Here We see, told to look and the confident leading line, one you can follow and trust. It is the line requested when hungry-
With clarity, simplicity, form that motivates the dot into a line, connecting past with the future.
You were Here! Now-Look how far you've come!
Did you notice the lightness and inclusion of unshadowable detail. The afterthought, delicately doting on detail, adding a feather atop her head raising a hair of suspicion about her past and intentions now. A whimsical set of lofty strokes like musical notes, curled and poised in stale air in the not there of white. A tiny notation behind the tiny stroke that juts out but follows the flow, poised primly above the abbreviated arch of her button nose, stands a wisp of eyelash, stylishly profiled.
The neck of a lady lures lovers. With its silken simplicity it evokes other curves. The white remains stoic and fair among the occupation of black fur, wrapped and regal, coyly smelling the clouds.
Is she sad or being strangled by that choker?
Speechless and horrified, I spied the toothless hag whose eyes become her ears, her angular jaw devoured and transformed into a grotesque Jewess schnoz...I pause...

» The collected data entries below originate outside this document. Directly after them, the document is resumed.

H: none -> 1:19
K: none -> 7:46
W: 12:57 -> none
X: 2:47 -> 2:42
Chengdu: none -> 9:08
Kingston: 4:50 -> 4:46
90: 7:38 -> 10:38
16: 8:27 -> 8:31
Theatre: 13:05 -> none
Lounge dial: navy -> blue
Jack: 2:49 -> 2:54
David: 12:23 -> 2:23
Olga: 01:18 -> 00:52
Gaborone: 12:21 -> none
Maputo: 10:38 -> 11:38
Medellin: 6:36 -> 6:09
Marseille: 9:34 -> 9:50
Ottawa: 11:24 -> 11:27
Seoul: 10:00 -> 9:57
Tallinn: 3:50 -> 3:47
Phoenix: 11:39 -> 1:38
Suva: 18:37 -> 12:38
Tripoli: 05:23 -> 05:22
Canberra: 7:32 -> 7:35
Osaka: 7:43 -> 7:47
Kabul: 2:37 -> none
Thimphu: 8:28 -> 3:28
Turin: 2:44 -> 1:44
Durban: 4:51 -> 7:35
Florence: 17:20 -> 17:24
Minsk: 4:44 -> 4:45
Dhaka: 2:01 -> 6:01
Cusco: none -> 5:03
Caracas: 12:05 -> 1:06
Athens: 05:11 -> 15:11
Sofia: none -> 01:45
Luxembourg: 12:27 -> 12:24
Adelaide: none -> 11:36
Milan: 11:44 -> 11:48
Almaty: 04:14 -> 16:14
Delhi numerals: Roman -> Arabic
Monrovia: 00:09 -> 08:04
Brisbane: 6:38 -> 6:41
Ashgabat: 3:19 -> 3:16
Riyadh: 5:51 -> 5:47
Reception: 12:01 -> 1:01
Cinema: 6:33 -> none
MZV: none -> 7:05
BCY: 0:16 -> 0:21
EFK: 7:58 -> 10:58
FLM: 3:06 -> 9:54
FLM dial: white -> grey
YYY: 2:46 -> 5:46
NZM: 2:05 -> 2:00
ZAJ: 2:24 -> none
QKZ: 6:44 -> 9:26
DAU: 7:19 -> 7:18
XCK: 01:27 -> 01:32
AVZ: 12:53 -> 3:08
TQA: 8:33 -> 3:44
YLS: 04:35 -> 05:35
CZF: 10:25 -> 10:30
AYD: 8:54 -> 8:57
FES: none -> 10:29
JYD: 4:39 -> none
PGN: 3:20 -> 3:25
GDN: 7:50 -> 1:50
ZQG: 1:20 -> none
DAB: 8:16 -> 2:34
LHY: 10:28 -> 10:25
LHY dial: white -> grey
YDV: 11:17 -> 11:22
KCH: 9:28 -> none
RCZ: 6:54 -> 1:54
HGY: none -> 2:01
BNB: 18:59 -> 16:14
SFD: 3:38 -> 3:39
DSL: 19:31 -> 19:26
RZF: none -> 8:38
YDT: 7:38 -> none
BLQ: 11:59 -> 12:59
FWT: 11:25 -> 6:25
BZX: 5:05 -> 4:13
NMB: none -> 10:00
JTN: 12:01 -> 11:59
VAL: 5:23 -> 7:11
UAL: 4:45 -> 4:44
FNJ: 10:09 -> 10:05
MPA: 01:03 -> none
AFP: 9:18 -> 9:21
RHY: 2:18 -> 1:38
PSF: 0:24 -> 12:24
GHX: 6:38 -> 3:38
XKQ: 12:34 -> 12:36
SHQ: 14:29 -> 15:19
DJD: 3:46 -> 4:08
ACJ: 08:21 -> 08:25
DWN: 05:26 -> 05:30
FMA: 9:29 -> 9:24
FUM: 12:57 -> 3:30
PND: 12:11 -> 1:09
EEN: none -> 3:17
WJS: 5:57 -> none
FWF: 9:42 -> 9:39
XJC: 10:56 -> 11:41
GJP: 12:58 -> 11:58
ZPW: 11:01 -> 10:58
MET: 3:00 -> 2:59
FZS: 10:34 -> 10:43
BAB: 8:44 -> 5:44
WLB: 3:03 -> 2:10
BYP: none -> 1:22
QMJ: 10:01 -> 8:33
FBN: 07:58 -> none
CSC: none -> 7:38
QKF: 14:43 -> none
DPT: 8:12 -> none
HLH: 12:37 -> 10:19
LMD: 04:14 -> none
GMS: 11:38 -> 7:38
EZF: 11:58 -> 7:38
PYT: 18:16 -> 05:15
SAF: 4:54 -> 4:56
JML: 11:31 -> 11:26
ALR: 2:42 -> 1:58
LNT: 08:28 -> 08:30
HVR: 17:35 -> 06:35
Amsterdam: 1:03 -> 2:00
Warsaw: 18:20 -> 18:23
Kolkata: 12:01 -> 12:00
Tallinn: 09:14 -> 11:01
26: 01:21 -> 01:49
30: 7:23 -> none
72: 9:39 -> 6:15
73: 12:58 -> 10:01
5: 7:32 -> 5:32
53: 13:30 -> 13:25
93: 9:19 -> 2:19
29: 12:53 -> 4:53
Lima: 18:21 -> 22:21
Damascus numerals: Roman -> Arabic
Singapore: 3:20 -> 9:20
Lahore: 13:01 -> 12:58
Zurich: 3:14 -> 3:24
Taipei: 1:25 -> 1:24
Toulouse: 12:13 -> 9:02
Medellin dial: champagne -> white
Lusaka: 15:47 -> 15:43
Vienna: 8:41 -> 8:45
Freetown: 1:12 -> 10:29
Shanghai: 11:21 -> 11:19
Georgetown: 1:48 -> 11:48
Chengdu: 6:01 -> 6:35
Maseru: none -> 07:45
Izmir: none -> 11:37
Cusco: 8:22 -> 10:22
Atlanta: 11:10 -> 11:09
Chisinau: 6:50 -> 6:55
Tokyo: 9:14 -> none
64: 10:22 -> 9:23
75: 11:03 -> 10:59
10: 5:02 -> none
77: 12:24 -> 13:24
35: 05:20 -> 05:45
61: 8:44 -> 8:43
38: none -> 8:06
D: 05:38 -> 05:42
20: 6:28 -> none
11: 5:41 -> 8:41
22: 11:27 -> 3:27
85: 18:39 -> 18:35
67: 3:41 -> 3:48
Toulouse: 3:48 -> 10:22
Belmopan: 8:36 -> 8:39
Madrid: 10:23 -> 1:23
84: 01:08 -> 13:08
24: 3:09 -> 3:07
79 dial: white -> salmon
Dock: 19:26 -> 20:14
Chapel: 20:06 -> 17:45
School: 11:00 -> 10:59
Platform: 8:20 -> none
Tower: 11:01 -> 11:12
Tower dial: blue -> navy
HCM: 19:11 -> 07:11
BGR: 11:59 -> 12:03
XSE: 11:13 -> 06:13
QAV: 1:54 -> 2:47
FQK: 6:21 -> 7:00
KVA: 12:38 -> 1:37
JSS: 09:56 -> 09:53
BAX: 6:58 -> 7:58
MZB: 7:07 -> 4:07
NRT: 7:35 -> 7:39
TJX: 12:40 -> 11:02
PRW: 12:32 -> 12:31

----Transfixing, blurring and re-adjusting my eyes with futile tries-----
to see only the Beauty and not the Beast, the pretty one to ogle, but the old lady boggles me with her hidden presence, they are both always there now in one. The future and the present connected by lines. As opposing as our black and white-words even act this way, misappropriated, misstated, re-propogated and positioned just so we know, our own indivisibility.
A drawing, art, is a polyglot. Art like music speaks. An image is placed in front of you, a view of your minds eye. It's meaning and subtle shapes, inclusions and omissions are your point of view...
Focusing on the eyelash they share, interminable, symbiotically, I continue to stare at this young and old pair, two in one, multi-face-ted, caricature pastiche of damsel and shrew that are both of you.